Ask HN: Tell manager I'm planning to move on? - endemic
Background: was wooed into a new development position with the promise of a variety of greenfield projects. Reality was managing a dumpster fire of a project the previous dev left, then twiddling my thumbs for a few months. I literally have had nothing to do. I&#x27;ve decided that I&#x27;m going to seek employment elsewhere, but my question is, should I tell my manager? We were coworkers at a previous job, and that relationship (in part) helped me land my current role. I&#x27;ve already talked to him about my lack of tasks, so me leaving wouldn&#x27;t be coming out of left field.
======
mindcrime
The thing is, most of us want to do "the right thing" and be considerate and
helpful, etc. As such, it seems like giving your current manager an advance
"heads up" would be the moral thing to do. But... the reality is, you never
know how that is going to be received. It may be appreciated and you may
continue to work normally until you find something new. But there is always
the risk that your current employer will choose - either out of a sense of
retaliation, for for some other reason - to terminate you immediately if you
declare "I'm planning to move on."

So you have to weigh the risks, relative to your situation. Would you be
fucked if you were let go immediately? Then definitely don't say anything. Do
you have a year of living expenses saved up, and you live in your car with
almost no bills at all? Then it probably doesn't matter. Reality is probably
somewhere in between, so you'll have to evaluate your own circumstances.

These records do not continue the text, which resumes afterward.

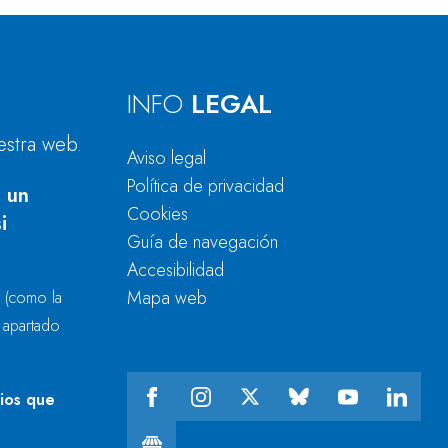
INFO
LEGAL
estra web.
Aviso legal
Política de privacidad
 un
Cookies
i
Guía de navegación
Accesibilidad
Mapa web
r
(como la
l apartado
cios que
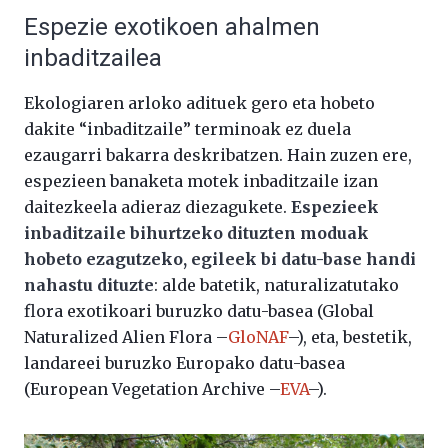
Espezie exotikoen ahalmen
inbaditzailea
Ekologiaren arloko adituek gero eta hobeto
dakite “inbaditzaile” terminoak ez duela
ezaugarri bakarra deskribatzen. Hain zuzen ere,
espezieen banaketa motek inbaditzaile izan
daitezkeela adieraz diezagukete.
Espezieek
inbaditzaile bihurtzeko dituzten moduak
hobeto ezagutzeko, egileek bi datu-base handi
nahastu dituzte
: alde batetik, naturalizatutako
flora exotikoari buruzko datu-basea (Global
Naturalized Alien Flora –
GloNAF
–), eta, bestetik,
landareei buruzko Europako datu-basea
(European Vegetation Archive –
EVA
–).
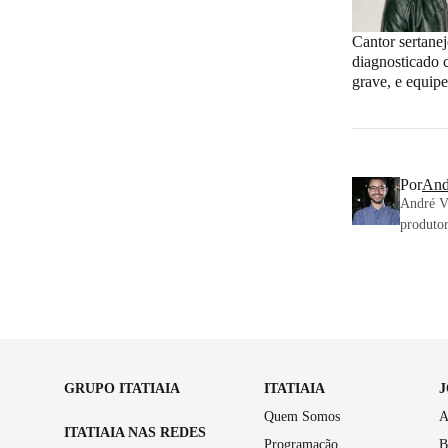
Cantor sertanej
diagnosticado 
grave, e equipe
Por
And
André Vi
produtor
GRUPO ITATIAIA
ITATIAIA
Quem Somos
A
ITATIAIA NAS REDES
Programação
B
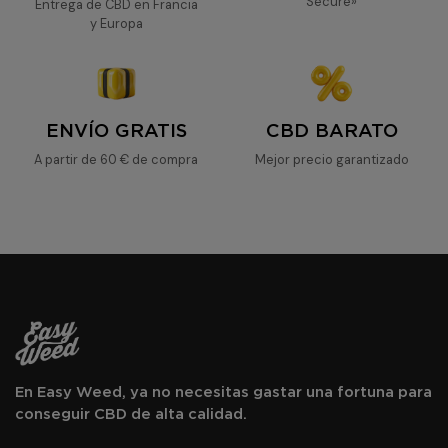
Secure»
Entrega de CBD en Francia
y Europa
ENVÍO GRATIS
CBD BARATO
A partir de 60 € de compra
Mejor precio garantizado
En Easy Weed, ya no necesitas gastar una fortuna para
conseguir CBD de alta calidad.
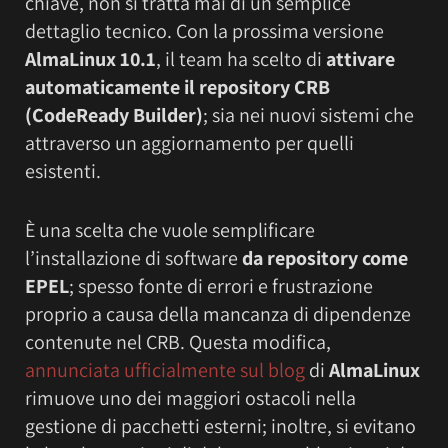
chiave, non si tratta mai di un semplice
dettaglio tecnico. Con la prossima versione
AlmaLinux 10.1
, il team ha scelto di
attivare
automaticamente il repository CRB
(CodeReady Builder)
; sia nei nuovi sistemi che
attraverso un aggiornamento per quelli
esistenti.
È una scelta che vuole semplificare
l’installazione di software
da repository come
EPEL
; spesso fonte di errori e frustrazione
proprio a causa della mancanza di dipendenze
contenute nel CRB. Questa modifica,
annunciata ufficialmente sul blog
di
AlmaLinux
rimuove uno dei maggiori ostacoli nella
gestione di pacchetti esterni; inoltre, si evitano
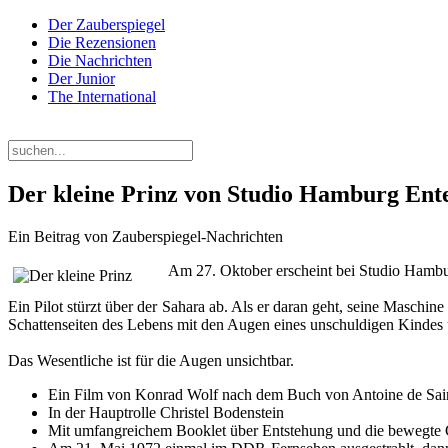
Der Zauberspiegel
Die Rezensionen
Die Nachrichten
Der Junior
The International
Freitag, 07. August 2026
Der kleine Prinz von Studio Hamburg Ente
Ein Beitrag von Zauberspiegel-Nachrichten
Am 27. Oktober erscheint bei Studio Hambu
Ein Pilot stürzt über der Sahara ab. Als er daran geht, seine Maschin
Schattenseiten des Lebens mit den Augen eines unschuldigen Kindes u
Das Wesentliche ist für die Augen unsichtbar.
Ein Film von Konrad Wolf nach dem Buch von Antoine de Sai
In der Hauptrolle Christel Bodenstein
Mit umfangreichem Booklet über Entstehung und die bewegte 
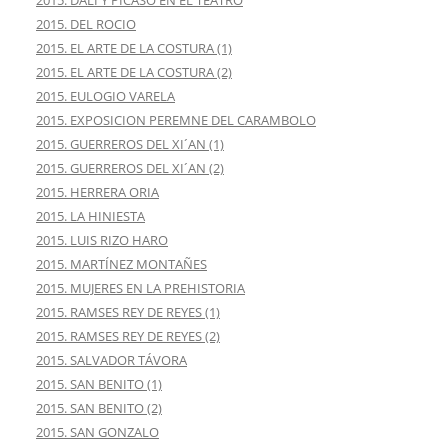
2015. DALI Y PICASO EN EL TEATRO
2015. DEL ROCIO
2015. EL ARTE DE LA COSTURA (1)
2015. EL ARTE DE LA COSTURA (2)
2015. EULOGIO VARELA
2015. EXPOSICION PEREMNE DEL CARAMBOLO
2015. GUERREROS DEL XI´AN (1)
2015. GUERREROS DEL XI´AN (2)
2015. HERRERA ORIA
2015. LA HINIESTA
2015. LUIS RIZO HARO
2015. MARTÍNEZ MONTAÑES
2015. MUJERES EN LA PREHISTORIA
2015. RAMSES REY DE REYES (1)
2015. RAMSES REY DE REYES (2)
2015. SALVADOR TÁVORA
2015. SAN BENITO (1)
2015. SAN BENITO (2)
2015. SAN GONZALO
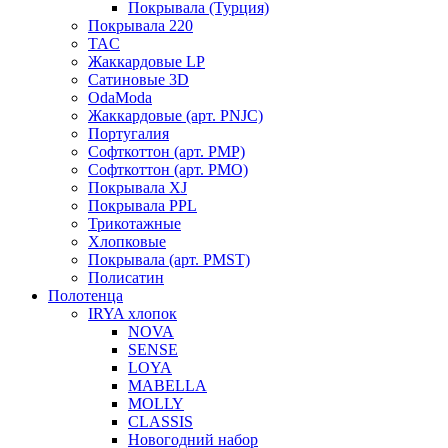
Покрывала (Турция)
Покрывала 220
TAC
Жаккардовые LP
Сатиновые 3D
OdaModa
Жаккардовые (арт. PNJC)
Португалия
Софткоттон (арт. PMP)
Софткоттон (арт. PMO)
Покрывала XJ
Покрывала PPL
Трикотажные
Хлопковые
Покрывала (арт. PMST)
Полисатин
Полотенца
IRYA хлопок
NOVA
SENSE
LOYA
MABELLA
MOLLY
CLASSIS
Новогодний набор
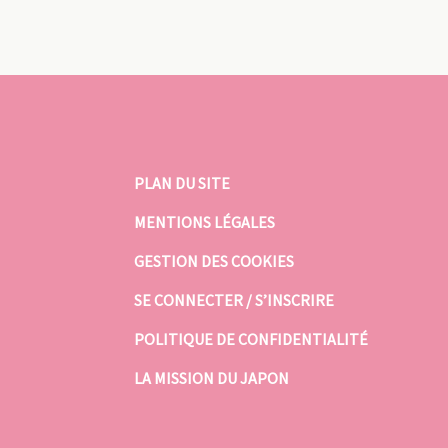
PLAN DU SITE
MENTIONS LÉGALES
GESTION DES COOKIES
SE CONNECTER / S’INSCRIRE
POLITIQUE DE CONFIDENTIALITÉ
LA MISSION DU JAPON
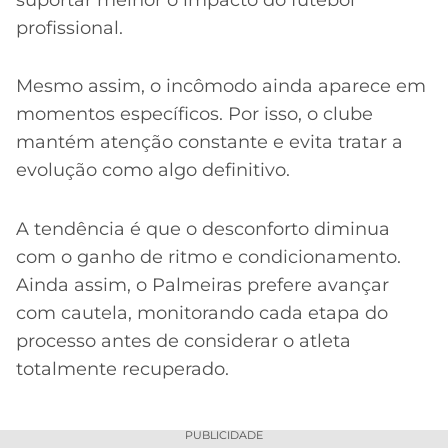
profissional.
Mesmo assim, o incômodo ainda aparece em
momentos específicos. Por isso, o clube
mantém atenção constante e evita tratar a
evolução como algo definitivo.
A tendência é que o desconforto diminua
com o ganho de ritmo e condicionamento.
Ainda assim, o Palmeiras prefere avançar
com cautela, monitorando cada etapa do
processo antes de considerar o atleta
totalmente recuperado.
PUBLICIDADE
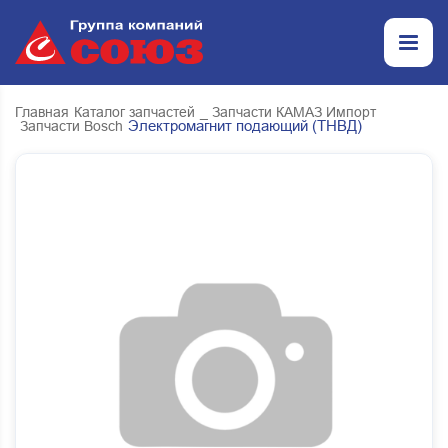
Главная
Каталог запчастей
_ Запчасти КАМАЗ Импорт
Электромагнит подающий (ТНВД)
Запчасти Bosch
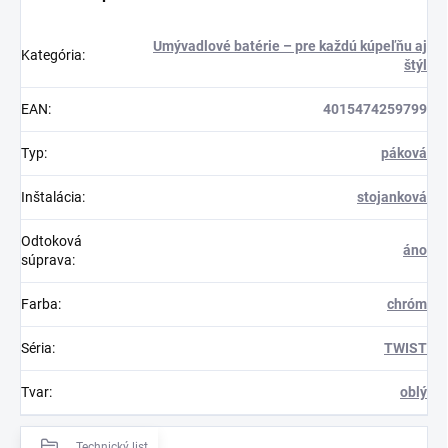
Umývadlové batérie – pre každú kúpeľňu aj
Kategória
:
štýl
EAN
:
4015474259799
Typ
:
páková
Inštalácia
:
stojanková
Odtoková
áno
súprava
:
Farba
:
chróm
Séria
:
TWIST
Tvar
:
oblý
Technický list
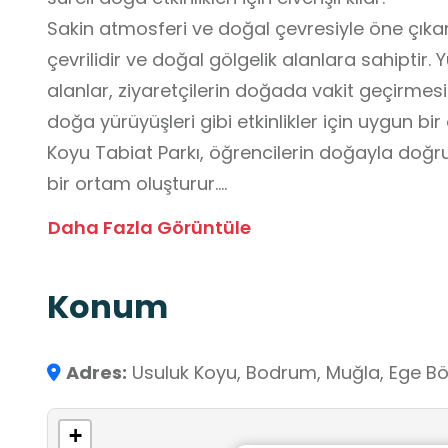
Sakin atmosferi ve doğal çevresiyle öne çıka
çevrilidir ve doğal gölgelik alanlara sahiptir.
alanlar, ziyaretçilerin doğada vakit geçirmesi
doğa yürüyüşleri gibi etkinlikler için uygun b
Koyu Tabiat Parkı, öğrencilerin doğayla doğru
bir ortam oluşturur.
Usuluk Koyu Tabiat Parkı; ekosistem, canlı yaş
Daha Fazla Görüntüle
yerinde gözlemlenebileceği bir okul dışı öğrenme alanıdır. Öğrencilerin çevresel
farkındalık ve doğa bilinci kazanmalarına katk
Konum
ortamı sunar.
Adres:
Usuluk Koyu, Bodrum, Muğla, Ege Böl
+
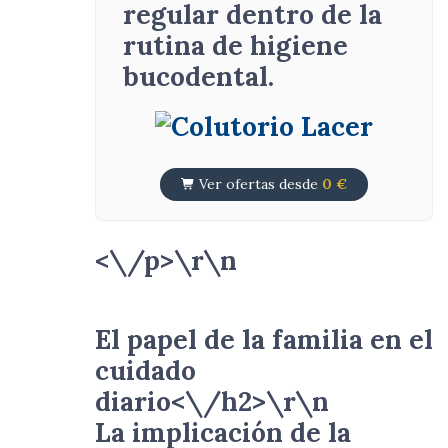
regular dentro de la
rutina de higiene
bucodental.
Ver ofertas desde
0 €
<\/p>\r\n
El papel de la familia en el
cuidado
diario<\/h2>\r\n
La implicación de la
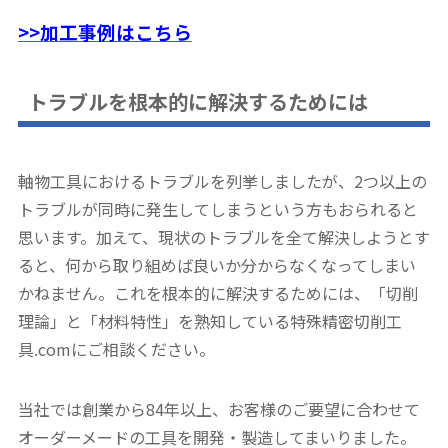
>>加工事例はこちら
トラブルを根本的に解決するためには
軸物工具におけるトラブルを列挙しましたが、2つ以上の
トラブルが同時に発生してしまうという方もおられると
思います。加えて、現状のトラブルを全て解決しようとす
ると、何から取り組めば良いか分からなくなってしまい
かねません。これを根本的に解決するためには、「切削
理論」と「材料特性」を熟知している特殊精密切削工
具.comにご相談ください。
当社では創業から84年以上、お客様のご要望に合わせて
オーダーメードの工具を開発・製造してまいりました。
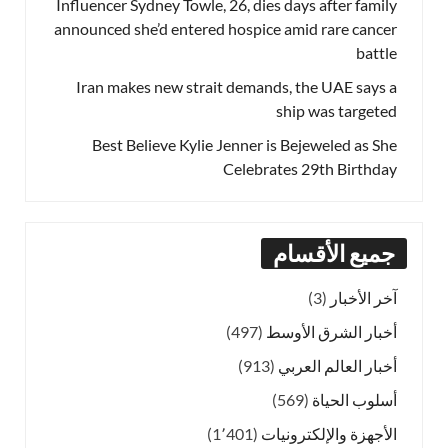
Influencer Sydney Towle, 26, dies days after family
announced she’d entered hospice amid rare cancer
battle
Iran makes new strait demands, the UAE says a
ship was targeted
Best Believe Kylie Jenner is Bejeweled as She
Celebrates 29th Birthday
جميع الأقسام
آخر الأخبار
(3)
أخبار الشرق الأوسط
(497)
أخبار العالم العربي
(913)
أسلوب الحياة
(569)
الأجهزة والإلكترونيات
(1٬401)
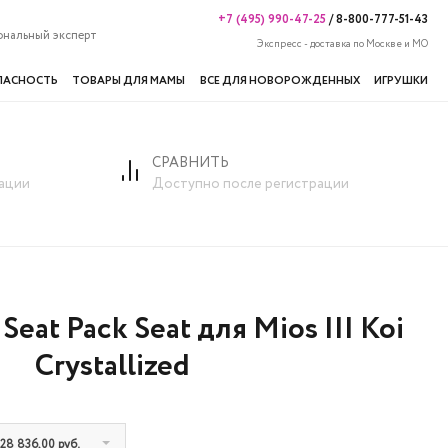
+7 (495) 990-47-25
/
8-800-777-51-43
ональный эксперт
Экспресс - доставка по Москве и МО
ПАСНОСТЬ
ТОВАРЫ ДЛЯ МАМЫ
ВСЕ ДЛЯ НОВОРОЖДЕННЫХ
ИГРУШКИ
СРАВНИТЬ
ystallized
ации
Доступно после регистрации
eat Pack Seat для Mios III Koi
Crystallized
: 28 836,00 руб.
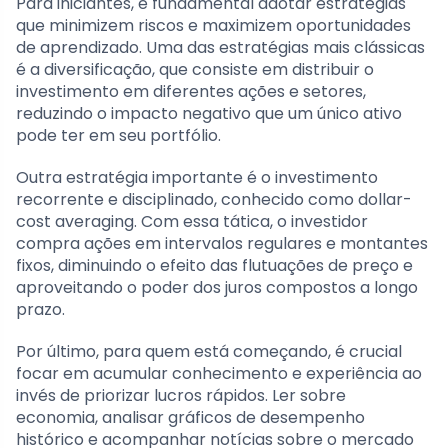
Para iniciantes, é fundamental adotar estratégias
que minimizem riscos e maximizem oportunidades
de aprendizado. Uma das estratégias mais clássicas
é a diversificação, que consiste em distribuir o
investimento em diferentes ações e setores,
reduzindo o impacto negativo que um único ativo
pode ter em seu portfólio.
Outra estratégia importante é o investimento
recorrente e disciplinado, conhecido como dollar-
cost averaging. Com essa tática, o investidor
compra ações em intervalos regulares e montantes
fixos, diminuindo o efeito das flutuações de preço e
aproveitando o poder dos juros compostos a longo
prazo.
Por último, para quem está começando, é crucial
focar em acumular conhecimento e experiência ao
invés de priorizar lucros rápidos. Ler sobre
economia, analisar gráficos de desempenho
histórico e acompanhar notícias sobre o mercado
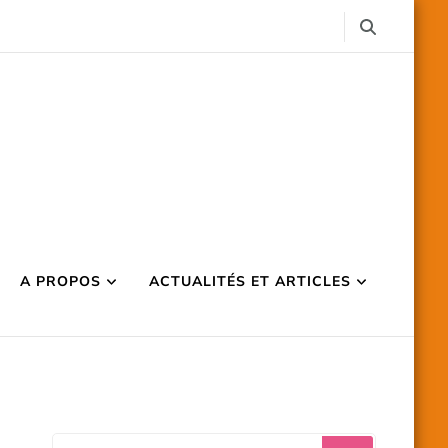
A PROPOS
ACTUALITÉS ET ARTICLES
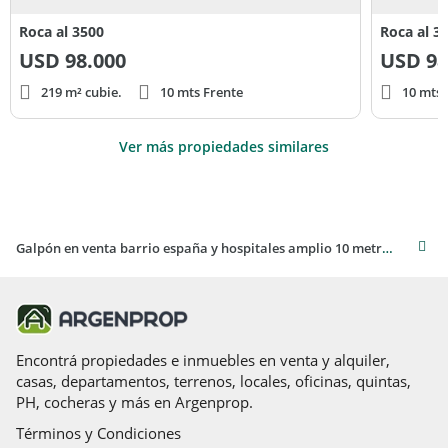
Roca al 3500
Roca al 3
USD
98.000
USD
98
219 m² cubie.
10 mts Frente
10 mts 
Ver más propiedades similares
Galpón en venta barrio españa y hospitales amplio 10 metros frente 22 metros fondo ideal inversión
Encontrá propiedades e inmuebles en venta y alquiler,
casas, departamentos, terrenos, locales, oficinas, quintas,
PH, cocheras y más en Argenprop.
Términos y Condiciones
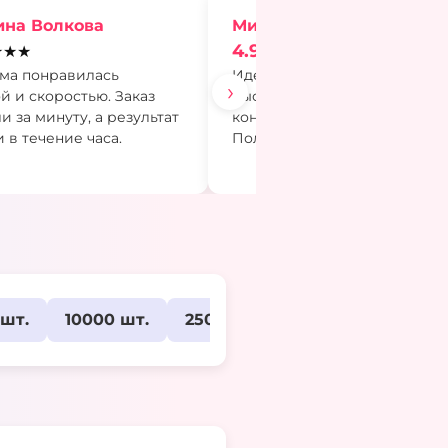
ина Волкова
Михаил Степаненко
4.9
★★★
★★★★★
ма понравилась
Идеальный вариант, когда н
›
й и скоростью. Заказ
быстро усилить эффект от
 за минуту, а результат
контентной кампании.
 в течение часа.
Пользуюсь регулярно.
 шт.
10000 шт.
25000 шт.
50 тыс. шт.
1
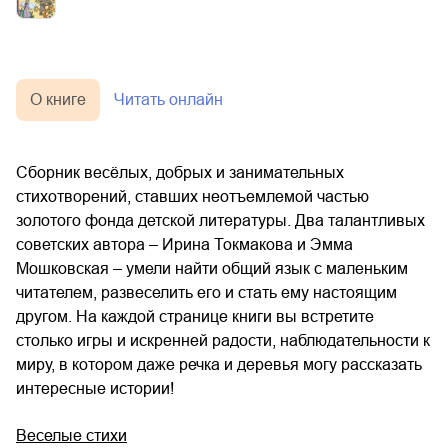
О книге
Читать онлайн
Сборник весёлых, добрых и занимательных
стихотворений, ставших неотъемлемой частью
золотого фонда детской литературы. Два талантливых
советских автора – Ирина Токмакова и Эмма
Мошковская – умели найти общий язык с маленьким
читателем, развеселить его и стать ему настоящим
другом. На каждой странице книги вы встретите
столько игры и искренней радости, наблюдательности к
миру, в котором даже речка и деревья могу рассказать
интересные истории!
Веселые стихи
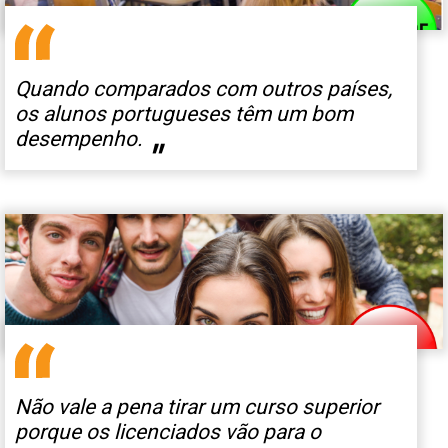
Quando comparados com outros países,
os alunos portugueses têm um bom
desempenho.
"
Não vale a pena tirar um curso superior
porque os licenciados vão para o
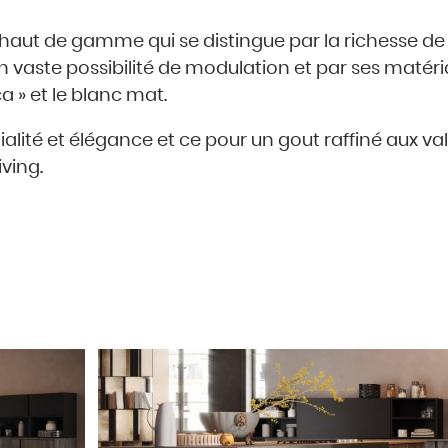
et haut de gamme qui se distingue par la richesse de
 vaste possibilité de modulation et par ses matér
a » et le blanc mat.
ialité et élégance et ce pour un gout raffiné aux va
ving.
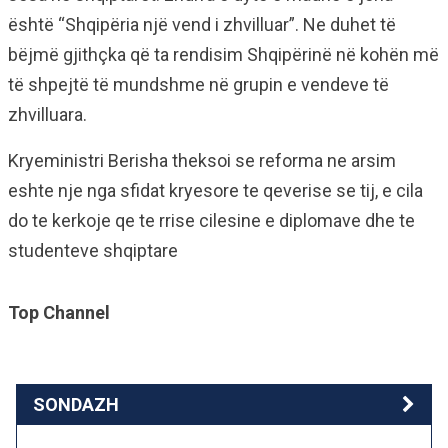
është “Shqipëria një vend i zhvilluar”. Ne duhet të
bëjmë gjithçka që ta rendisim Shqipërinë në kohën më
të shpejtë të mundshme në grupin e vendeve të
zhvilluara.
Kryeministri Berisha theksoi se reforma ne arsim
eshte nje nga sfidat kryesore te qeverise se tij, e cila
do te kerkoje qe te rrise cilesine e diplomave dhe te
studenteve shqiptare
Top Channel
SONDAZH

Beyond that, remember that business is business, and (almost) everybody
involved understands that. If you leave, their may be some bruised feelings,
but your current employer should understand your need to do what's right for
yourself. If they don't, well, that just illustrates even more so that leaving
is the right decision. But as long as you give sufficient notice (two weeks is
kinda considered "standard" but you might want to do more depending on the
situation) and are respectful and professional in how you conduct things,
there's no reason for any acrimony or bad blood as a result of your leaving.

------
byoung2
Wait until you have a job offer and then give 2 weeks.